Background Poor adherence to medications is a global public health concern with substantial health and cost implications, especially for chronic conditions. In the USA, poor adherence is estimated to cause 125,000 deaths and cost $US100 billion annually. The most successful adherence-promoting strategies that have been identified so far have moderate effect, are relatively costly, and raise availability, feasibility, and/or scalability issues. Objective The main objective of SIGMA (Study on Incentives for Glaucoma Medication Adherence) was to measure the effectiveness on medication adherence of a novel incentive strategy based on behavioral economics that we refer to as adherence-contingent rebates.

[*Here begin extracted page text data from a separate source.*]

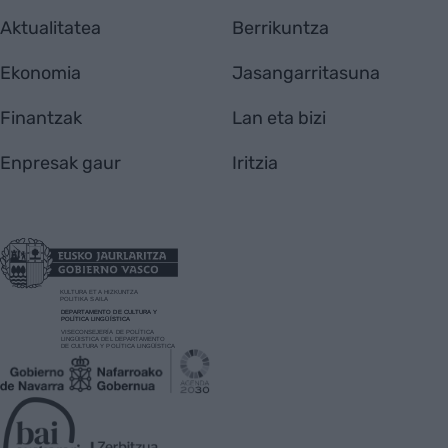
Aktualitatea
Berrikuntza
Ekonomia
Jasangarritasuna
Finantzak
Lan eta bizi
Enpresak gaur
Iritzia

These rebates offered patients a near-term benefit while leveraging loss aversion and regret and increasing the salience of adherence. Methods SIGMA is a 6-month randomized, controlled, open-label, single-center superiority trial with two parallel arms. A total of 100 non-adherent glaucoma patients from the Singapore National Eye Centre were randomized into intervention (adherence-contingent rebates) and usual care (no rebates) arms in a 1:1 ratio. The primary outcome was the mean change from baseline in percentage of adherent days at Month 6. The trial registration number is NCT02271269 and a detailed study protocol has been published elsewhere. Findings We found that participants who were offered adherence-contingent rebates were adherent to all their medications on 73.1% of the days after 6 months, which is 12.2 percentage points (p = 0.027) higher than in those not receiving the rebates after controlling for baseline differences. This better behavioral outcome was achieved by rebates averaging 8.07 Singapore dollars ($US5.94 as of 2 November 2017) per month during the intervention period. Conclusion This study shows that simultaneously leveraging several insights from behavioral economics can significantly improve medication adherence rates. The relatively low cost of the rebates and significant health and cost implications of medication non-adherence suggest that this strategy has the potential to cost-effectively improve health outcomes for many conditions.

Suggested Citation

  • Marcel Bilger & Tina T. Wong & Jia Yi Lee & Kaye L. Howard & Filipinas G. Bundoc & Ecosse L. Lamoureux & Eric A. Finkelstein, 2019. "Using Adherence-Contingent Rebates on Chronic Disease Treatment Costs to Promote Medication Adherence: Results from a Randomized Controlled Trial," Applied Health Economics and Health Policy, Springer, vol. 17(6), pages 841-855, December.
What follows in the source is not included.